On se rend à l’évidence : dans le coin, il faut choisir entre le soleil et le vent.  Aujourd’hui, le soleil a gagné et ce sera donc Perkins qui se chargera de nous sortir du canal de Castro. 

Le vent fait une maigre apparition dont profite Pierre pour envoyer les voiles, qui pendent lamentablement le long du mât entre les rares risées qui rident à peine la surface.  Plus tard dans l’après midi, changement de régime, Eole s’éveille et nous gratifie d’une petite brise nous permettant d’avancer doucettement, en tirant des bords car évidemment, Eole souffle du Sud.  Vers 20 heures, bilan mitigé, on a parcouru à peine 30 milles depuis ce matin, on aurait presque pu faire aussi bien à la rame dans notre annexe.  Le soleil emporte Eole avec lui et la nuit se déroulera donc sous Perkins.  Avec lui au moins on est au cap !  Perkins très en forme nous gratifie d’une moyenne étonnante d’environ 6 nœud durant la première moitié de la nuit , moyenne qui descend aux alentours de 3 – 4 nœuds à partir de 4 heures du matin.  Vous avez dit courants de marée ?… 

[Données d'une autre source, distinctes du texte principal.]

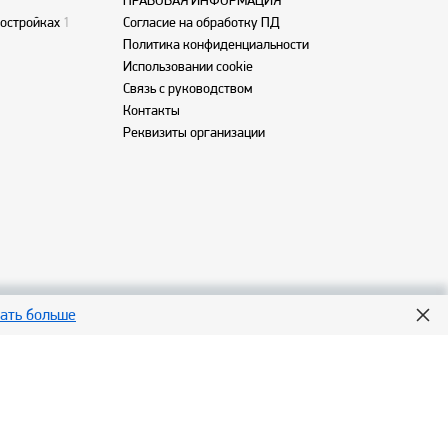
ПРАВОВАЯ ИНФОРМАЦИЯ
востройках
1
Согласие на обработку ПД
Политика конфиденциальности
Использовании cookie
Связь с руководством
Контакты
Реквизиты организации
нать больше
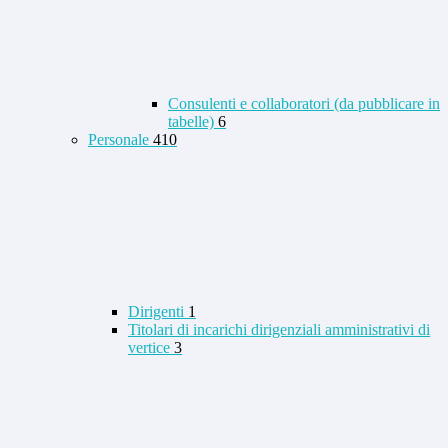
Consulenti e collaboratori (da pubblicare in
tabelle)
6
Personale
410
Dirigenti
1
Titolari di incarichi dirigenziali amministrativi di
vertice
3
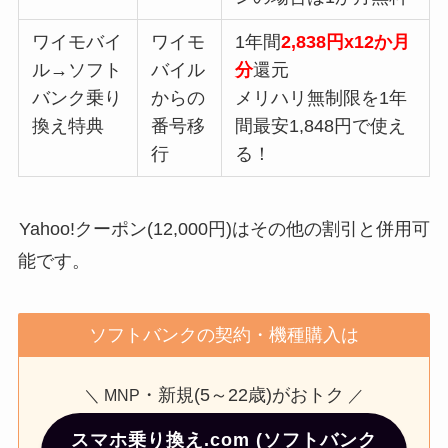
ワイモバイ
ワイモ
1年間
2,838円x12か月
ル→ソフト
バイル
分
還元
バンク乗り
からの
メリハリ無制限を1年
換え特典
番号移
間最安1,848円で使え
行
る！
Yahoo!クーポン(12,000円)はその他の割引と併用可
能です。
ソフトバンクの契約・機種購入は
・新規(5～22歳)がおトク
＼ MNP
／
スマホ乗り換え.com (ソフトバンク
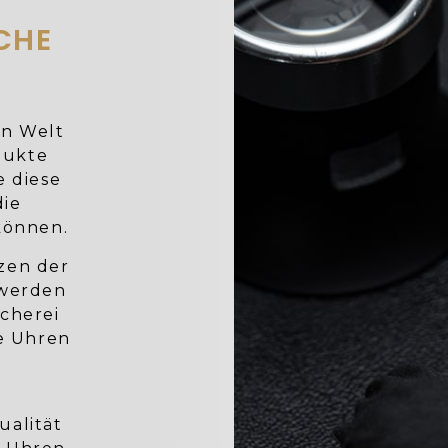
CHE
en Welt
dukte
e diese
die
können.
rzen der
 werden
cherei
e Uhren
ualität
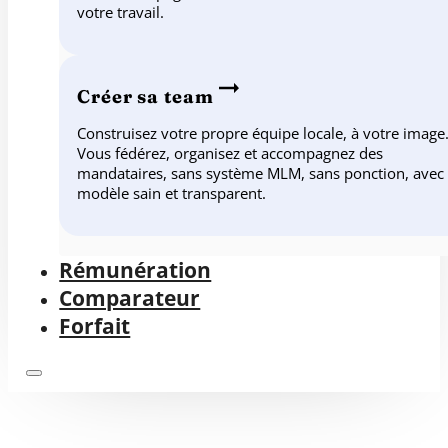
votre travail.
Créer sa team
Construisez votre propre équipe locale, à votre image
Vous fédérez, organisez et accompagnez des
mandataires, sans système MLM, sans ponction, avec
modèle sain et transparent.
Rémunération
Comparateur
Forfait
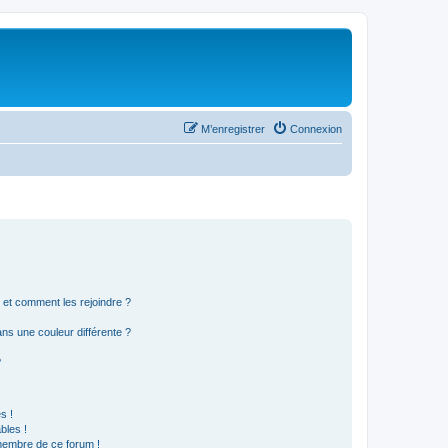
M’enregistrer
Connexion
s et comment les rejoindre ?
s une couleur différente ?
?
s !
bles !
 membre de ce forum !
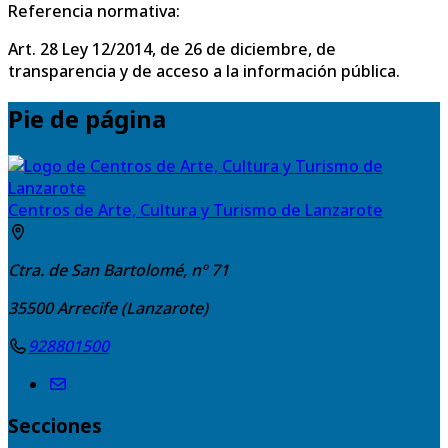
Referencia normativa:
Art. 28 Ley 12/2014, de 26 de diciembre, de
transparencia y de acceso a la información pública.
Pie de página
Centros de Arte, Cultura y Turismo de Lanzarote
Ctra. de San Bartolomé, nº 71
35500
Arrecife (Lanzarote)
928801500
Secciones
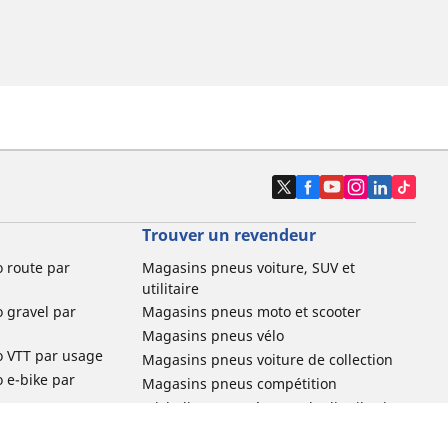
Trouver un revendeur
o route par
Magasins pneus voiture, SUV et
utilitaire
o gravel par
Magasins pneus moto et scooter
Magasins pneus vélo
o VTT par usage
Magasins pneus voiture de collection
o e-bike par
Magasins pneus compétition
Michelin et ses réseaux de distribution
ville et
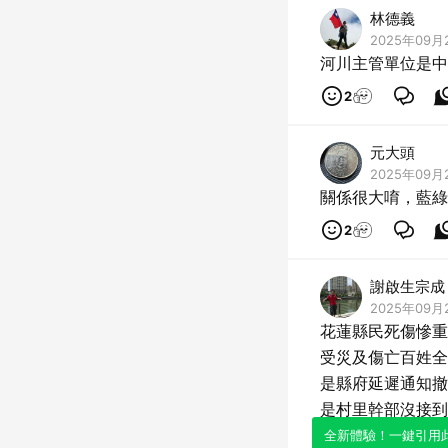
林德義
2025年09月2
河川主管單位是中
2
元大頭
2025年09月
關係很大唷，藍綠
2
謝啟生宗成
2025年09月2
花蓮縣民死傷慘重
受災及傷亡百姓全
是縣府延遲通知撤
是村里幹部沒接到
是縣市警局消防隊
全新體驗！一鍵引用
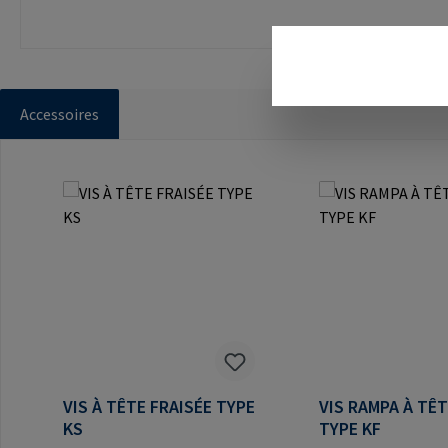
Accessoires
Ignorer la galerie de produits
VIS À TÊTE FRAISÉE TYPE
VIS RAMPA À TÊ
KS
TYPE KF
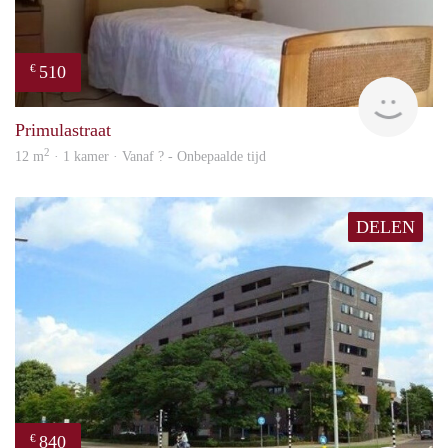
510
€
finde
Primulastraat
2
12 m
· 1 kamer · Vanaf ? - Onbepaalde tijd
DELEN
840
€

C’est finalement au moteur que nous arriverons devant le petit village de pêcheurs de Melinka.  Nous trouvons au village quelques fruits et légumes ainsi qu’un peu de pain.  On profitera même de l’hospitalité des insulaires pour prendre une douche bien chaude.  Déception par contre du côté du ravitaillement en diesel.  Ici, on ne vend que de l’essence.  Pour le diesel, il faut s’adresser au maire qui accepterait éventuellement de nous vendre un peu de celui qui sert à alimenter le groupe électrogène de l’île.  La marie est fermée pour cause de dimanche mais on nous propose gentiment de nous emmener voir le maire chez lui.  Notre interlocuteur nous apprend aussi qu’il y a du diesel à Puerto Aguirre où nous serons après-demain.  On décide donc de laisser le maire en paix.  On se ravitaillera à la « bomba » de Puerto Aguirre. 

Traditionnel passage chez nos amis de la gobernacion maritima où on nous demande comme d’habitude le jour et … l’heure de notre arrivée au prochain port.  On passe la nuit devant le village et le lendemain matin, on appareille pour Isla Francisco quelques 35 milles plus loin, mouillage « custom » de Voyou,  à Claude et Margot (un mouillage « custom » est un mouillage non référencé…dans les notes que l’on possède à bord, ce qui est très relatif évidemment).  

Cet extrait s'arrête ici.